Em parceria com a nutricionista Debora de Souza Rosa, Cambiaghi escreveu o livro “Fertilidade e Alimentação” que demonstra a influência dos alimentos não só na fertilidade, propriamente dita, mas também em sua ausência. Para baixá-lo gratuitamente é só clicar em http://www.ebookdietadafertilidade.com.br/

Acupuntura ajuda?
Ela é promissora para muitas condições. Agora, alguns casais estão tentando esta forma da medicina tradicional chinesa para lidar com a infertilidade. A pesquisa sugere que pode melhorar a qualidade do esperma e o fluxo sanguíneo para o útero, ajudar a corrigir a ovulação irregular e aumentar as taxas de sucesso da fertilização in vitro quando associada aos tratamentos convencionais.
“Para definirmos o melhor tratamento é importante uma avaliação completa do casal para saber se devemos começar por algo mais simples ou se seria indicado ir direto para o de alta complexidade. Isso se justifica, pois, qualquer tratamento, por mais simples que seja, envolve desgaste emocional e frustração se o resultado for negativo. Assim, é necessária uma pesquisa mínima da fertilidade antes da indicação de um determinado tratamento para que não se insista em uma opção com baixa chance de sucesso”, encerra Cambiaghi.

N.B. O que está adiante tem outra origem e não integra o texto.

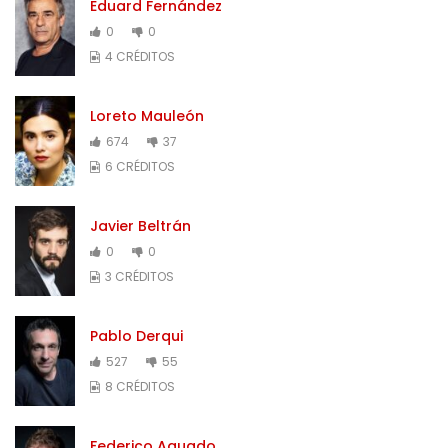
Eduard Fernández
0
0
4 CRÉDITOS
Loreto Mauleón
674
37
6 CRÉDITOS
Javier Beltrán
0
0
3 CRÉDITOS
Pablo Derqui
527
55
8 CRÉDITOS
Federico Aguado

Fonte: Arnaldo Schizzi Cambiaghi é responsável técnico do Centro de Reprodução Humana do IPGO, ginecologista obstetra com certificado em reprodução assistida. Membro-titular do Colégio Brasileiro de Cirurgiões, da Sociedade Brasileira de Cirurgia Laparoscópica, da European Society of Human Reproductive Medicine. Formado pela Faculdade de Ciências Médicas da Santa casa de São Paulo e pós-graduado pela AAGL, Illinois, EUA em Advance Laparoscopic Surgery. Também é autor de diversos livros.